Intentar cerrar esa brecha será prácticamente imposible si los precios de la energía en Europa siguen siendo tan poco competitivos.
Sin embargo, los precios de la energía en la región podrían caer drásticamente si el crecimiento de su capacidad de energías renovables supera el crecimiento de la demanda hasta 2030, como se prevé. Eurasia Group pronostica que, en ese escenario, los precios mayoristas de la electricidad en Alemania, la potencia industrial del continente, podrían descender hasta alrededor de 60 € por megavatio hora a finales de la década, en comparación con un promedio de 90 € en 2025. Esto situaría a la industria europea en una posición mucho más competitiva a nivel mundial.
Aún no se sabe con certeza si esas previsiones se cumplirán. Europa podría incumplir muchos de sus objetivos debido a retrasos en la concesión de permisos, resistencia política, restricciones fiscales o una feroz competencia global.

RIESGOS FUTUROS

La apuesta de Europa conlleva riesgos, por supuesto. Las cadenas de suministro de muchas tecnologías de energía limpia —desde paneles solares hasta baterías— siguen estando muy concentradas en China. Por lo tanto, Europa podría estar creando una nueva dependencia de un rival económico, incluso mientras intenta liberarse de su antigua dependencia de los combustibles importados.
Esta paradoja no ha pasado desapercibida para los responsables políticos europeos. Bruselas ha introducido recientemente iniciativas e incentivos para movilizar fondos públicos, agilizar la concesión de permisos y aumentar la producción de tecnologías limpias en la UE, con el objetivo de cubrir al menos el 40 % de las necesidades anuales de implementación para 2030.
Pero la región también compite contra el tiempo. La implacable expansión de la industria manufacturera china orientada a la exportación de bienes de alta gama, desde vehículos eléctricos hasta productos químicos, corre el riesgo de reducir drásticamente la cuota de mercado potencial de Europa en diversos sectores antes de que se noten los efectos positivos de las reformas energéticas.
Los críticos también argumentan que la transición avanza demasiado lentamente. Tienen razón. Los combustibles fósiles aún representan aproximadamente tres quintas partes del consumo energético de Europa, y la proporción de electricidad en la demanda final de energía se ha mantenido prácticamente invariable durante más de una década.
Pero lo que resulta cada vez más difícil de refutar es que el antiguo modelo de la región ha llegado a su fin, y se necesita un cambio importante.

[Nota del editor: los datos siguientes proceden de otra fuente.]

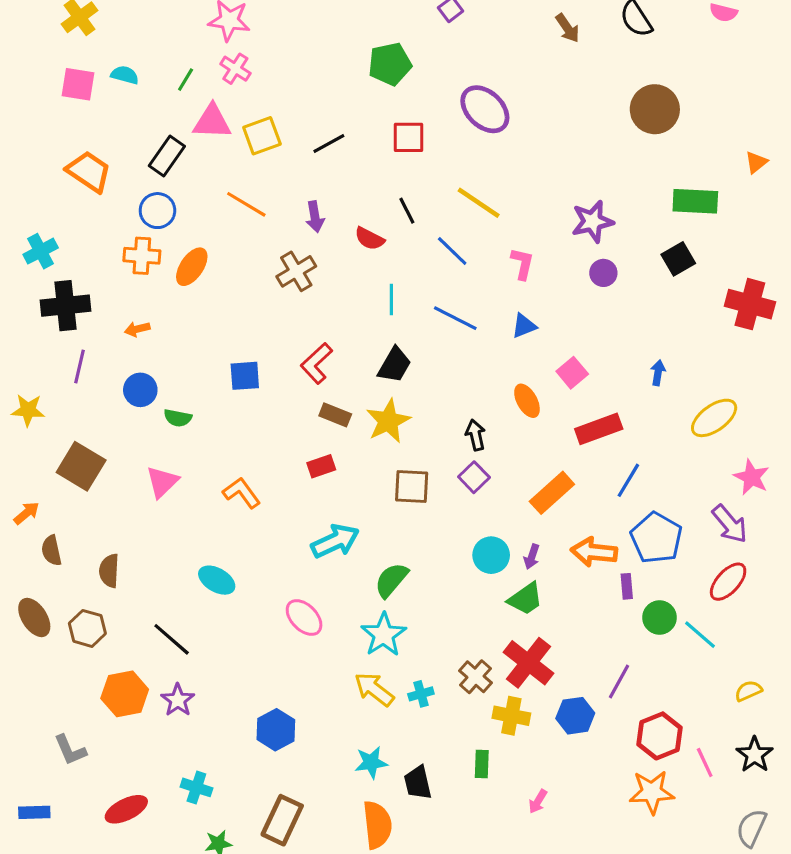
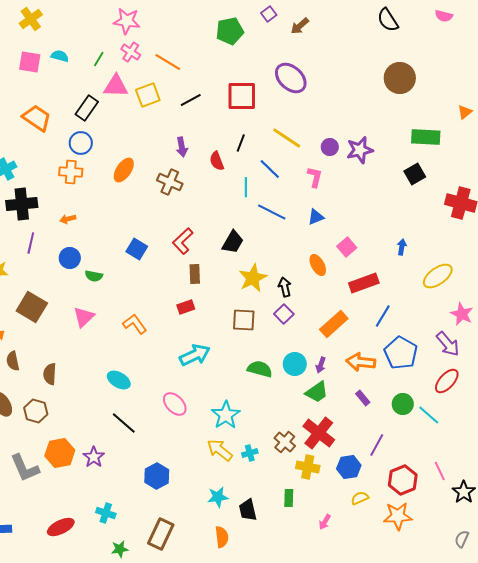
brown arrow: (568, 28) -> (300, 26), moved, turned 84
green pentagon: (390, 64) -> (230, 31), moved
red square: (408, 137) -> (242, 96), size x1.4
orange line: (246, 204) -> (168, 62), moved
black line: (407, 211) -> (241, 143), turned 48
red semicircle: (370, 239) -> (217, 161), turned 42
orange ellipse: (192, 267) -> (124, 170), moved
brown cross: (296, 271) -> (170, 182), turned -35
purple circle: (603, 273) -> (330, 147), moved
cyan line: (391, 299) -> (246, 187), moved
blue square: (245, 376) -> (137, 249), turned 35
brown rectangle: (335, 415) -> (195, 274), turned 66
yellow star: (388, 421) -> (253, 278), moved
green semicircle: (391, 580) -> (260, 369), moved, turned 65
purple rectangle: (627, 586) -> (363, 398), moved, turned -35
black line: (172, 639) -> (124, 423), moved
yellow semicircle: (748, 691) -> (360, 498), moved
gray L-shape: (70, 750) -> (25, 468), moved, size x1.4
pink line: (705, 762) -> (440, 471), moved
orange semicircle: (377, 825) -> (222, 537), size x0.7
gray semicircle: (751, 828) -> (462, 539), size x0.7

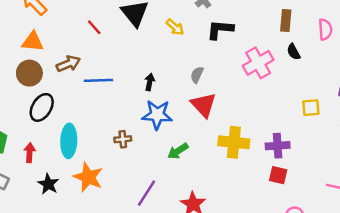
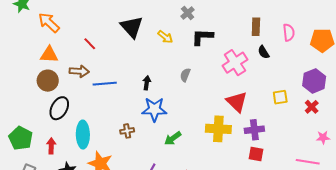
red line: (94, 27) -> (90, 44), moved
brown arrow: (68, 64) -> (79, 71), turned 30
red triangle: (204, 105) -> (237, 102), moved

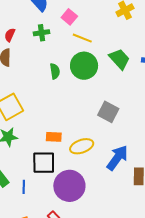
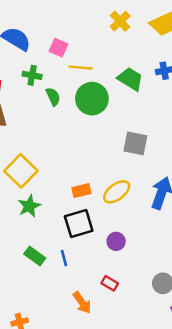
green cross: (42, 33) -> (32, 75), turned 35
green semicircle: (55, 71) -> (53, 97), moved
purple circle: (69, 186) -> (116, 241), size x0.5

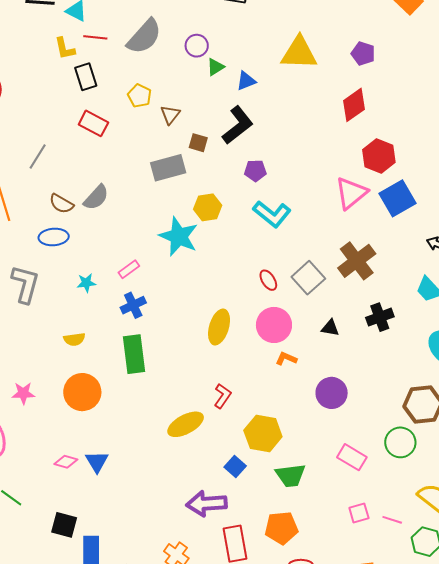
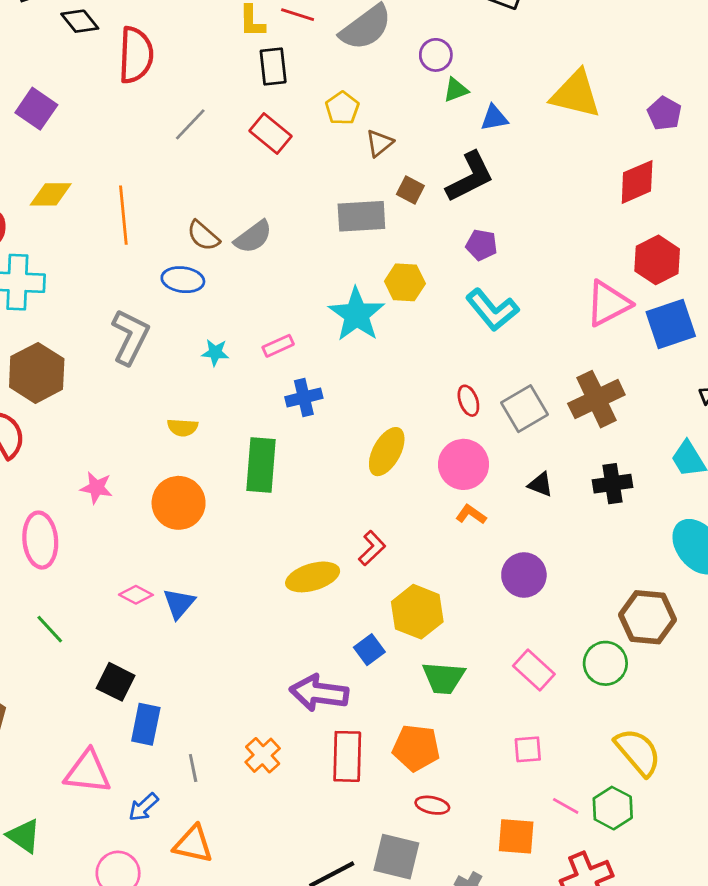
gray line: (38, 157) -> (190, 124), moved
blue cross: (133, 305) -> (304, 397), moved
pink line: (392, 520) -> (566, 806), moved

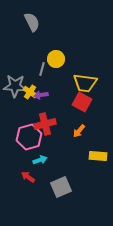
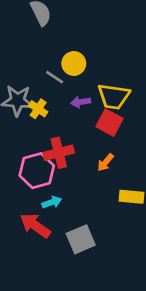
gray line: (42, 69) -> (55, 77), turned -72
purple arrow: (41, 95) -> (81, 102), moved
red arrow: (28, 177) -> (35, 226), size x1.6

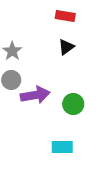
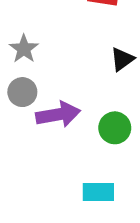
black triangle: (66, 47) -> (122, 59), moved

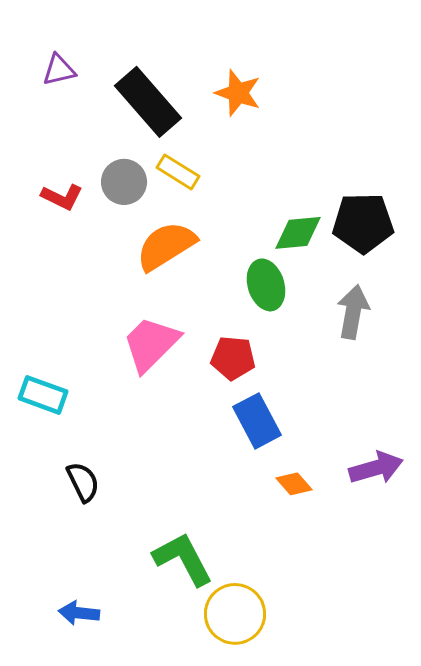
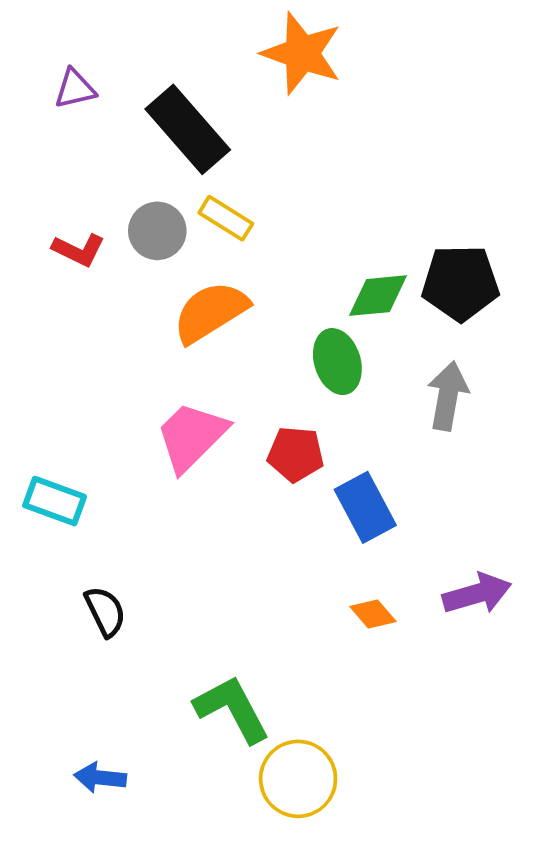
orange star: (238, 93) -> (302, 53), moved, size x1.4
blue rectangle: (257, 421) -> (365, 507), moved

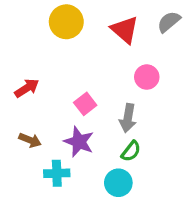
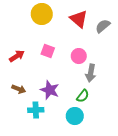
gray semicircle: (169, 22) -> (103, 26), moved
pink circle: (147, 77) -> (79, 56), moved
pink square: (85, 104) -> (48, 51), moved, turned -32
gray arrow: (128, 118) -> (91, 73), moved

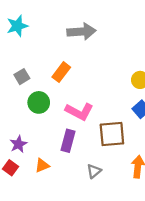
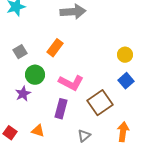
brown square: (112, 134) -> (100, 103), turned -30
purple star: (18, 144) -> (23, 94), moved
orange triangle: (42, 166) -> (38, 131), turned 40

La transición energética de Europa suele presentarse como un sacrificio costoso. Pero para un continente que busca rearmarse, digitalizarse y reindustrializarse, la energía abundante, segura y asequible es indispensable.
Si Europa logra convertir un período de profunda inseguridad energética en una nueva fuente de fortaleza económica, las crisis de la década de 2020 podrían recordarse, en última instancia, no como el inicio del declive de la región, sino como el catalizador de su renovación.